-------- Data for processing
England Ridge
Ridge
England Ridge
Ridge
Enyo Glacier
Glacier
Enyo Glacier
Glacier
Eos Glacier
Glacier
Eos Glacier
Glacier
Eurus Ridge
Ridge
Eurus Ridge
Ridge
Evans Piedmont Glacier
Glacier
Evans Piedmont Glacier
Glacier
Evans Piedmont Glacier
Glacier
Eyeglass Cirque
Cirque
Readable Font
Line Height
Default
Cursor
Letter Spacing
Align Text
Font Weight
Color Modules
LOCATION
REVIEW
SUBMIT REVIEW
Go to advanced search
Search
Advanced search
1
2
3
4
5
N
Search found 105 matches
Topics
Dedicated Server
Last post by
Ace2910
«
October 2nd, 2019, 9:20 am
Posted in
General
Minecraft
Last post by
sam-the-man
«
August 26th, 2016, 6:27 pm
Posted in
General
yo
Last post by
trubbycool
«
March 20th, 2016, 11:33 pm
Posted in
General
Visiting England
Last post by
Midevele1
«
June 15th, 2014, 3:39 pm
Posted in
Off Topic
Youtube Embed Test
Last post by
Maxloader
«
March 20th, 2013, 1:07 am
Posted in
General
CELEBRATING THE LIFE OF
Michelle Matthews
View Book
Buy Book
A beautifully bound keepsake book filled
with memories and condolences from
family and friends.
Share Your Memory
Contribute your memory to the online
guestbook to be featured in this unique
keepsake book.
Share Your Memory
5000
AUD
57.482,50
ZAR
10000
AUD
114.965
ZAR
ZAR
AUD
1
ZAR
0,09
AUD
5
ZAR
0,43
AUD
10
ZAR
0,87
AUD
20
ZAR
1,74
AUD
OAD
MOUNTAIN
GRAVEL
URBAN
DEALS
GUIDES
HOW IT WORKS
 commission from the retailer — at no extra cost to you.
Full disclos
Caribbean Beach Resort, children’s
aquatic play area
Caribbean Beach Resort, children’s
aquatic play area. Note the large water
----------------
Exercise prompt: Check each line of the records for the word "aquatic" and extract those that contain it.

Result:
aquatic play area
aquatic play area. Note the large water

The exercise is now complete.